── Source records

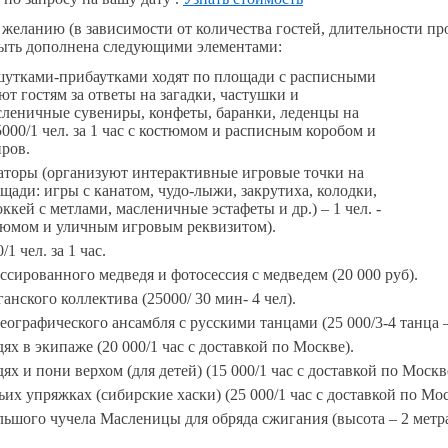
желанию (в зависимости от количества гостей, длительности п
быть дополнена следующими элементами:
шутками-прибаутками ходят по площади с расписными
ют гостям за ответы на загадки, частушки и
сленичные сувениры, конфеты, баранки, леденцы на
 5000/1 чел. за 1 час с костюмом и расписным коробом и
ров.
торы (организуют интерактивные игровые точки на
ади: игры с канатом, чудо-лыжи, закрутиха, колодки,
ккей с метлами, масленичные эстафеты и др.) – 1 чел. -
стюмом и уличным игровым реквизитом).
1 чел. за 1 час.
сированного медведя и фотосессия с медведем (20 000 руб).
нского коллектива (25000/ 30 мин- 4 чел).
ографического ансамбля с русскими танцами (25 000/3-4 танца –
ях в экипаже (20 000/1 час с доставкой по Москве).
ях и пони верхом (для детей) (15 000/1 час с доставкой по Москв
ьих упряжках (сибирские хаски) (25 000/1 час с доставкой по Мос
ьшого чучела Масленицы для обряда сжигания (высота – 2 метра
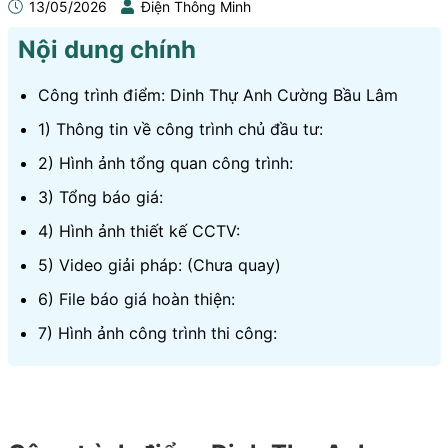
13/05/2026
Điện Thông Minh
Nội dung chính
Công trình điểm: Dinh Thự Anh Cường Bầu Lâm
1) Thông tin về công trình chủ đầu tư:
2) Hình ảnh tổng quan công trình:
3) Tổng báo giá:
4) Hình ảnh thiết kế CCTV:
5) Video giải pháp: (Chưa quay)
6) File báo giá hoàn thiện:
7) Hình ảnh công trình thi công:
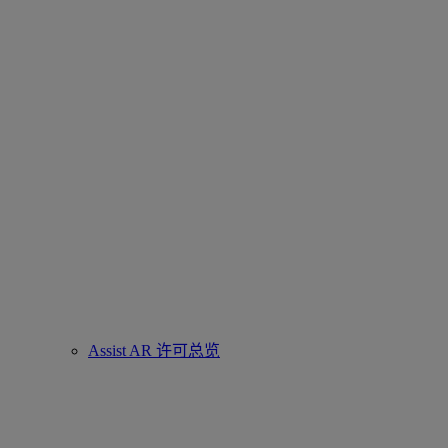
Assist AR 许可总览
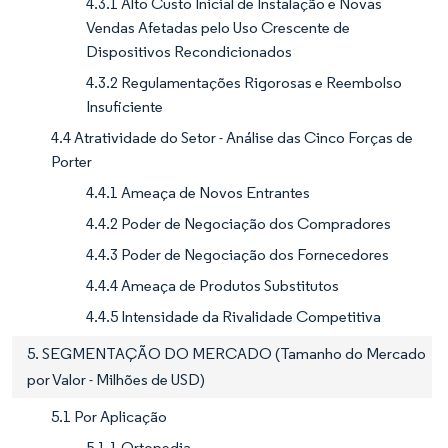
4.3.1 Alto Custo Inicial de Instalação e Novas
Vendas Afetadas pelo Uso Crescente de
Dispositivos Recondicionados
4.3.2 Regulamentações Rigorosas e Reembolso
Insuficiente
4.4 Atratividade do Setor - Análise das Cinco Forças de
Porter
4.4.1 Ameaça de Novos Entrantes
4.4.2 Poder de Negociação dos Compradores
4.4.3 Poder de Negociação dos Fornecedores
4.4.4 Ameaça de Produtos Substitutos
4.4.5 Intensidade da Rivalidade Competitiva
5. SEGMENTAÇÃO DO MERCADO (Tamanho do Mercado
por Valor - Milhões de USD)
5.1 Por Aplicação
5.1.1 Ortopedia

────

Leave out the pictures and output every record above precisely as given.

Task result:
желанию (в зависимости от количества гостей, длительности п
быть дополнена следующими элементами:
шутками-прибаутками ходят по площади с расписными
ют гостям за ответы на загадки, частушки и
сленичные сувениры, конфеты, баранки, леденцы на
 5000/1 чел. за 1 час с костюмом и расписным коробом и
ров.
торы (организуют интерактивные игровые точки на
ади: игры с канатом, чудо-лыжи, закрутиха, колодки,
ккей с метлами, масленичные эстафеты и др.) – 1 чел. -
стюмом и уличным игровым реквизитом).
1 чел. за 1 час.
сированного медведя и фотосессия с медведем (20 000 руб).
нского коллектива (25000/ 30 мин- 4 чел).
ографического ансамбля с русскими танцами (25 000/3-4 танца –
ях в экипаже (20 000/1 час с доставкой по Москве).
ях и пони верхом (для детей) (15 000/1 час с доставкой по Москв
ьих упряжках (сибирские хаски) (25 000/1 час с доставкой по Мос
ьшого чучела Масленицы для обряда сжигания (высота – 2 метра
13/05/2026
Điện Thông Minh
Nội dung chính
Công trình điểm: Dinh Thự Anh Cường Bầu Lâm
1) Thông tin về công trình chủ đầu tư:
2) Hình ảnh tổng quan công trình:
3) Tổng báo giá:
4) Hình ảnh thiết kế CCTV:
5) Video giải pháp: (Chưa quay)
6) File báo giá hoàn thiện:
7) Hình ảnh công trình thi công:
Assist AR 许可总览
4.3.1 Alto Custo Inicial de Instalação e Novas
Vendas Afetadas pelo Uso Crescente de
Dispositivos Recondicionados
4.3.2 Regulamentações Rigorosas e Reembolso
Insuficiente
4.4 Atratividade do Setor - Análise das Cinco Forças de
Porter
4.4.1 Ameaça de Novos Entrantes
4.4.2 Poder de Negociação dos Compradores
4.4.3 Poder de Negociação dos Fornecedores
4.4.4 Ameaça de Produtos Substitutos
4.4.5 Intensidade da Rivalidade Competitiva
5. SEGMENTAÇÃO DO MERCADO (Tamanho do Mercado
por Valor - Milhões de USD)
5.1 Por Aplicação
5.1.1 Ortopedia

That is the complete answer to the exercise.